The cost of living crisis has a firm grip on the nation. With the latest figures showing inflation at 9.9% annual inflation (up from just 0.7% in January 2021) and The Bank of England forecasting further inflationary rises to around 13%, the public will feel the pressure for some time yet.
Although inflation usually hits the least well off the hardest, many organisations have recognised the impact it is having across their entire workforce.
More on financial wellbeing:
From those who are making difficult choices between eating and heating, to those who may be less vulnerable, but are depleting their savings and worrying about budgets – all employees are looking for support and guidance.
Addressing employee financial wellbeing though, is not just about remuneration reviews or discretionary cash payments. While the pay workers receive is a significant and obvious factor for employees, simply increasing pay risks fuelling a cycle of inflation rather than easing current economic woes.
Sadly, 85% of organisations still do not offer education around budgeting and debt, so there is a huge opportunity to help employees with this fundamental skill at a time when the need has never been greater.
Mercer’s 2022 Financial Wellbeing Index research report also showed that only half of the organisations surveyed provide a financial wellbeing hub for their employees.
Both factors leave millions of UK employees without access to basic, understandable and collated financial information and educational content.
Providing financial education is central to increasing confidence and enabling employees to take positive actions that improves their financial wellbeing, which is why Mercer launched its employee Financial Wellbeing Hub as a free resource for organisations to complement their broader response to the cost of living crisis.
The Hub covers all elements of financial wellbeing, providing content to support managing daily finances, and information on how to budget and save money.
Top five tips for employees on the cost of living crisis:
1. Try not to get too overwhelmed. Tackle quick wins first to build confidence.
2. Get a handle on your day to day expenses and identify areas of potential savings.

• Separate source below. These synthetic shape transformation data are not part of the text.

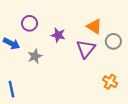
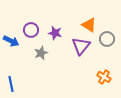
purple circle: (30, 23) -> (31, 30), moved
gray star: (35, 56) -> (41, 53), moved

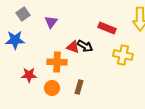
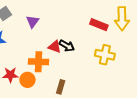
red rectangle: (107, 28) -> (99, 25), moved
orange circle: (52, 88) -> (27, 80), moved

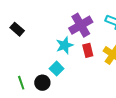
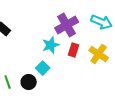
red rectangle: (88, 50) -> (74, 50), turned 32

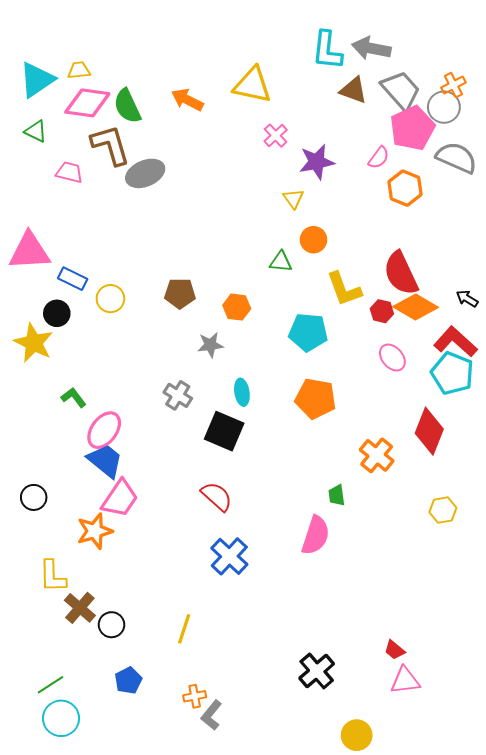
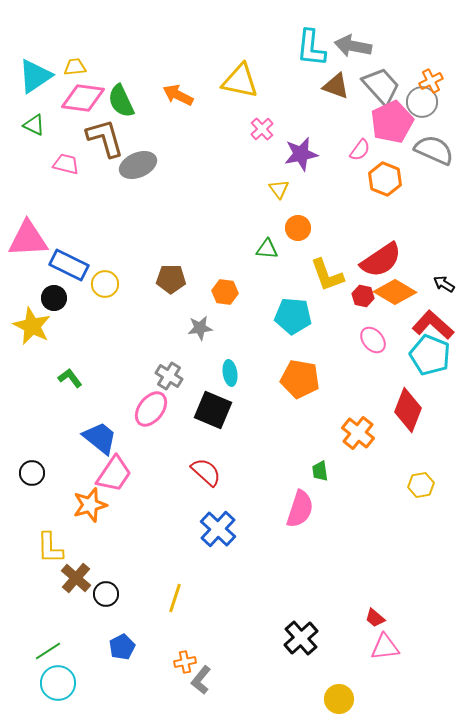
red semicircle: (401, 273) -> (381, 260), turned -99
blue rectangle: (73, 279) -> (69, 265), size x1.4
pink ellipse: (104, 430) -> (151, 409), moved

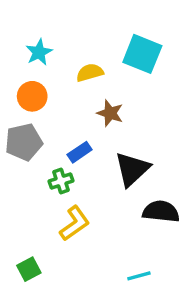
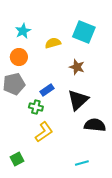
brown star: (110, 113) -> (77, 67), moved
green cross: (61, 181) -> (36, 107), turned 32

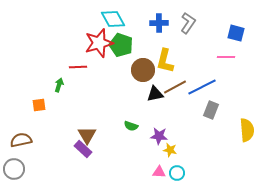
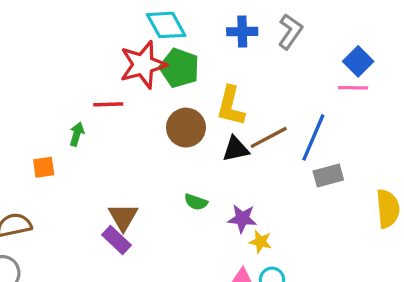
blue square: (236, 33) -> (358, 61), moved, turned 30
yellow L-shape: (165, 61) -> (231, 106), moved
brown circle: (143, 70) -> (186, 128), moved
blue line: (202, 87) -> (313, 137), turned -40
gray rectangle: (211, 110) -> (328, 176), turned 54

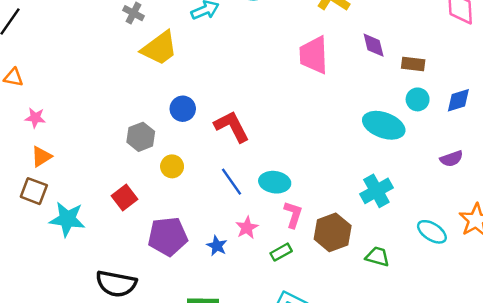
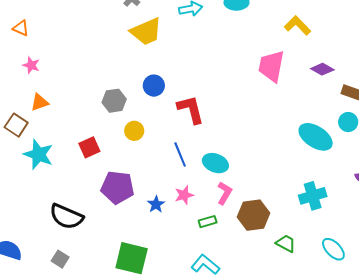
purple diamond: (374, 45) -> (322, 69), turned -60
orange triangle: (41, 157) -> (40, 102), moved
cyan cross: (376, 191) -> (313, 196), moved
cyan ellipse: (432, 232) -> (333, 249), moved

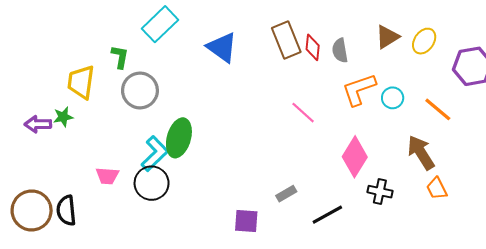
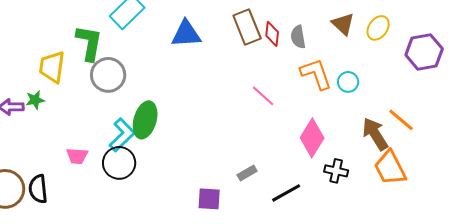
brown triangle: (387, 37) -> (343, 24), turned -45
blue triangle: (222, 47) -> (186, 34), turned -40
green L-shape: (120, 57) -> (89, 43), size x1.6
orange L-shape: (359, 89) -> (316, 74), turned 90
orange line: (438, 109) -> (401, 120), moved
orange trapezoid: (437, 188) -> (390, 168), size x1.6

3. Understand what your employer offers. Employee benefits can support your financial wellbeing and are often overlooked or under-used (e.g. Health Cash Plan, Discount Vouchers etc.)
4. Think differently. From changing your shopping, eating or travel habits; small changes will help right now.
5. If you’re struggling, get help. Don’t ignore rising debt, talk to your creditors and get professional help if you need to (e.g. through the Citizen’s Advice Bureau or an Employee Assistance Programme).
There has never been a more critical time for organisations to actively support their employees’ financial wellbeing in any way they can – directly or indirectly.